Bibliographic record
Abstract
OBJECTIVE: To examine the process of implementing an electronic consultation (eConsult) service and evaluate its impact along key metrics outlined by the Reach, Effectiveness, Adoption, Implementation and Maintenance (RE-AIM) framework. DESIGN: Cross-sectional study. SETTING: Clinics using eConsult in four provinces across Canada: Alberta, Manitoba, Quebec and Newfoundland and Labrador. PARTICIPANTS: All eConsult cases submitted in four participating provinces were included. INTERVENTION: The eConsult service is a secure online application that allows primary care providers and specialists to communicate regarding a patient's care. We measured the impact using system utilisation data and mandatory close-out surveys completed at the end of each eConsult. MAIN OUTCOME MEASURES: Implementation progress and impact were examined using the five categories outlined by the RE-AIM framework: reach, effectiveness, adoption, implementation and maintenance. RESULTS: Four provinces provided data from different periods, ranging from 4 years (Alberta) to 10 months (Manitoba).

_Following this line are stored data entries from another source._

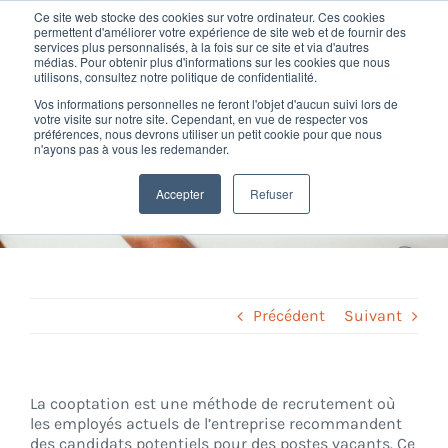
Passer
Ce site web stocke des cookies sur votre ordinateur. Ces cookies
au
permettent d'améliorer votre expérience de site web et de fournir des
services plus personnalisés, à la fois sur ce site et via d'autres
contenu
Toggl
médias. Pour obtenir plus d'informations sur les cookies que nous
utilisons, consultez notre politique de confidentialité.
Navig
Vos informations personnelles ne feront l'objet d'aucun suivi lors de
Nos offres
votre visite sur notre site. Cependant, en vue de respecter vos
préférences, nous devrons utiliser un petit cookie pour que nous
Définition de la Cooptation
n'ayons pas à vous les redemander.
Formation
Home
»
Glossary
»
Cooptation
Accepter
Refuser
Nos clients
Fortify
Précédent
Suivant
Ressources
La cooptation est une méthode de recrutement où
les employés actuels de l’entreprise recommandent
Support
des candidats potentiels pour des postes vacants. Ce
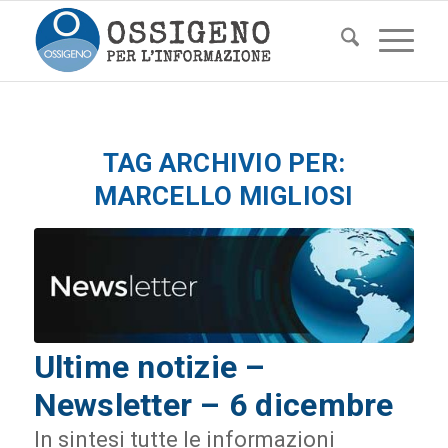
TAG ARCHIVIO PER:
MARCELLO MIGLIOSI
Ultime notizie –
Newsletter – 6 dicembre
In sintesi tutte le informazioni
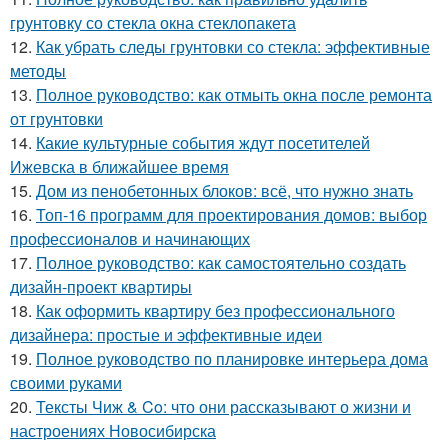
грунтовку со стекла окна стеклопакета
12.
Как убрать следы грунтовки со стекла: эффективные
методы
13.
Полное руководство: как отмыть окна после ремонта
от грунтовки
14.
Какие культурные события ждут посетителей
Ижевска в ближайшее время
15.
Дом из пенобетонных блоков: всё, что нужно знать
16.
Топ-16 программ для проектирования домов: выбор
профессионалов и начинающих
17.
Полное руководство: как самостоятельно создать
дизайн-проект квартиры
18.
Как оформить квартиру без профессионального
дизайнера: простые и эффективные идеи
19.
Полное руководство по планировке интерьера дома
своими руками
20.
Тексты Чиж & Co: что они рассказывают о жизни и
настроениях Новосибирска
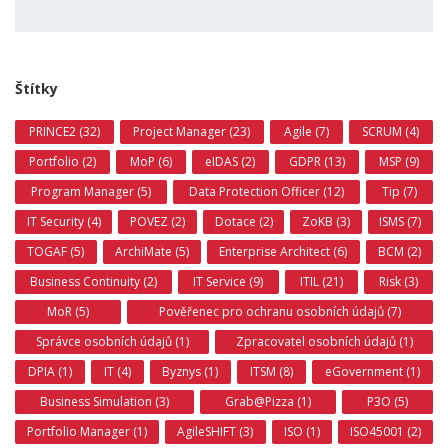
Štítky
PRINCE2 (32)
Project Manager (23)
Agile (7)
SCRUM (4)
Portfolio (2)
MoP (6)
eIDAS (2)
GDPR (13)
MSP (9)
Program Manager (5)
Data Protection Officer (12)
Tip (7)
IT Security (4)
POVEZ (2)
Dotace (2)
ZoKB (3)
ISMS (7)
TOGAF (5)
ArchiMate (5)
Enterprise Architect (6)
BCM (2)
Business Continuity (2)
IT Service (9)
ITIL (21)
Risk (3)
MoR (5)
Pověřenec pro ochranu osobních údajů (7)
Správce osobních údajů (1)
Zpracovatel osobních údajů (1)
DPIA (1)
IT (4)
Byznys (1)
ITSM (8)
eGovernment (1)
Business Simulation (3)
Grab@Pizza (1)
P3O (5)
Portfolio Manager (1)
AgileSHIFT (3)
ISO (1)
ISO45001 (2)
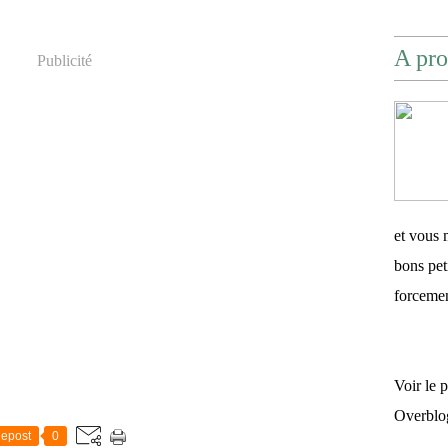
A pro
Publicité
et vous 
bons pet
forceme
Voir le 
Overblo
epost
0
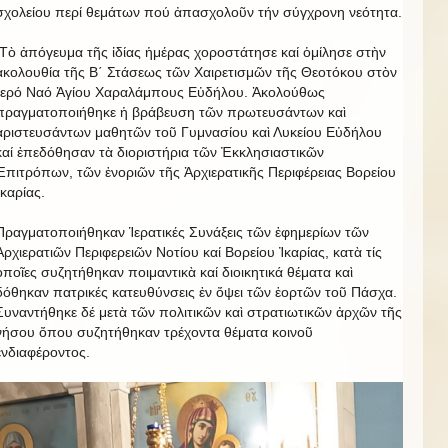
σχολείου περί θεμάτων πού ἀπασχολοῦν τήν σύγχρονη νεότητα.
Τὸ ἀπόγευμα τῆς ἰδίας ἡμέρας χοροστάτησε καί ὁμίλησε στὴν
ἀκολουθία τῆς Β΄ Στάσεως τῶν Χαιρετισμῶν τῆς Θεοτόκου στὸν
Ἱερό Ναό Ἁγίου Χαραλάμπους Εὐδήλου. Ἀκολούθως
πραγματοποιήθηκε ἡ βράβευση τῶν πρωτευσάντων καὶ
ἀριστευσάντων μαθητῶν τοῦ Γυμνασίου καὶ Λυκείου Εὐδήλου
καί ἐπεδόθησαν τὰ διοριστήρια τῶν Ἐκκλησιαστικῶν
Ἐπιτρόπων, τῶν ἐνοριῶν τῆς Ἀρχιερατικῆς Περιφέρειας Βορείου
Ἰκαρίας.
Πραγματοποιήθηκαν Ἱερατικές Συνάξεις τῶν ἐφημερίων τῶν
Ἀρχιερατιῶν Περιφερειῶν Νοτίου καί Βορείου Ἰκαρίας, κατὰ τίς
ὁποῖες συζητήθηκαν ποιμαντικὰ καί διοικητικά θέματα καὶ
δόθηκαν πατρικές κατευθύνσεις ἐν ὄψει τῶν ἑορτῶν τοῦ Πάσχα.
Συναντήθηκε δέ μετὰ τῶν πολιτικῶν καὶ στρατιωτικῶν ἀρχῶν τῆς
νήσου ὄπου συζητήθηκαν τρέχοντα θέματα κοινοῦ
ἐνδιαφέροντος.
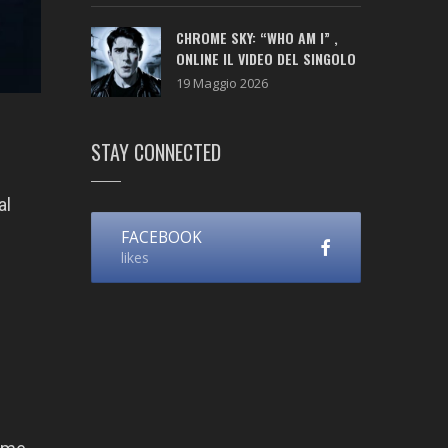
CHROME SKY: “WHO AM I” ,
ONLINE IL VIDEO DEL SINGOLO
19 Maggio 2026
STAY CONNECTED
al
FACEBOOK
likes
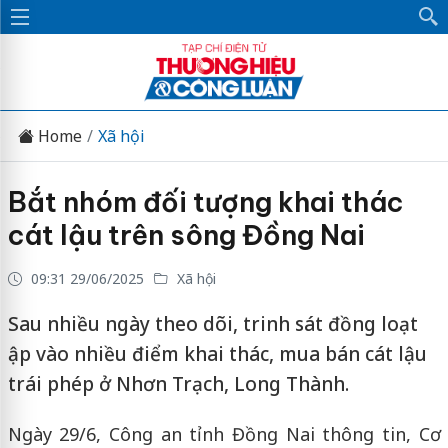
Home
Xã hội
Bắt nhóm đối tượng khai thác
cát lậu trên sông Đồng Nai
09:31 29/06/2025
Xã hội
Sau nhiều ngày theo dõi, trinh sát đồng loạt
ập vào nhiều điểm khai thác, mua bán cát lậu
trái phép ở Nhơn Trạch, Long Thành.
Ngày 29/6, Công an tỉnh Đồng Nai thông tin, Cơ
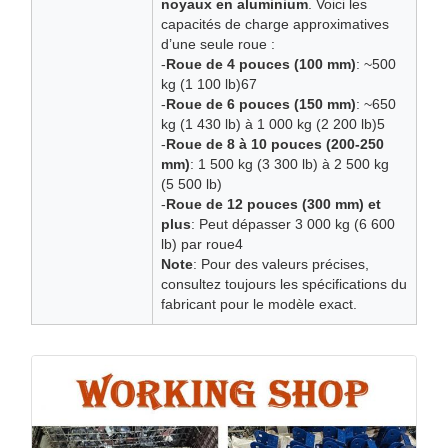
noyaux en aluminium
. Voici les
capacités de charge approximatives
d’une seule roue :
-
Roue de 4 pouces (100 mm)
: ~500
kg (1 100 lb)67
-
Roue de 6 pouces (150 mm)
: ~650
kg (1 430 lb) à 1 000 kg (2 200 lb)5
-
Roue de 8 à 10 pouces (200-250
mm)
: 1 500 kg (3 300 lb) à 2 500 kg
(5 500 lb)
-
Roue de 12 pouces (300 mm) et
plus
: Peut dépasser 3 000 kg (6 600
lb) par roue4
Note
: Pour des valeurs précises,
consultez toujours les spécifications du
fabricant pour le modèle exact.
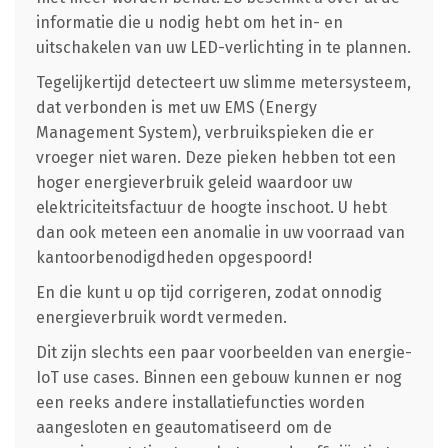
informatie die u nodig hebt om het in- en
uitschakelen van uw LED-verlichting in te plannen.
Tegelijkertijd detecteert uw slimme metersysteem,
dat verbonden is met uw EMS (Energy
Management System), verbruikspieken die er
vroeger niet waren. Deze pieken hebben tot een
hoger energieverbruik geleid waardoor uw
elektriciteitsfactuur de hoogte inschoot. U hebt
dan ook meteen een anomalie in uw voorraad van
kantoorbenodigdheden opgespoord!
En die kunt u op tijd corrigeren, zodat onnodig
energieverbruik wordt vermeden.
Dit zijn slechts een paar voorbeelden van energie-
IoT use cases. Binnen een gebouw kunnen er nog
een reeks andere installatiefuncties worden
aangesloten en geautomatiseerd om de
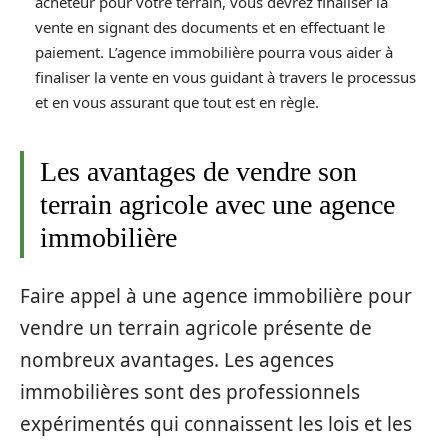
acheteur pour votre terrain, vous devrez finaliser la
vente en signant des documents et en effectuant le
paiement. L’agence immobilière pourra vous aider à
finaliser la vente en vous guidant à travers le processus
et en vous assurant que tout est en règle.
Les avantages de vendre son
terrain agricole avec une agence
immobilière
Faire appel à une agence immobilière pour
vendre un terrain agricole présente de
nombreux avantages. Les agences
immobilières sont des professionnels
expérimentés qui connaissent les lois et les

Total cases completed ranged from 96 (Manitoba) to 6885 (Alberta). Newfoundland had the largest menu of available specialties (n=35), while Alberta and Quebec had the smallest (n=22). The most frequently requested groups varied across provinces, with only endocrinology appearing in the top five for all provinces. The average specialist response time ranged from 3 days (Manitoba) to 16.7 days (Alberta). Between 54% (Newfoundland) and 66% (Manitoba) of cases resulted in new or additional information. Primary care providers avoided completing referrals they had originally considered in 36% (Newfoundland) to 53% of cases (Manitoba), while only between 27 % (Quebec) and 29% (Newfoundland) of cases resulted in a referral. In every province, services demonstrated higher rates of usage in their last quarter of data than their first. CONCLUSIONS: eConsult was successfully implemented in four new provinces across Canada. Implementation strategies and scope varied, but services demonstrated substantial consistency on several key metrics, most notably on whether new information was learnt and impact on decision to refer.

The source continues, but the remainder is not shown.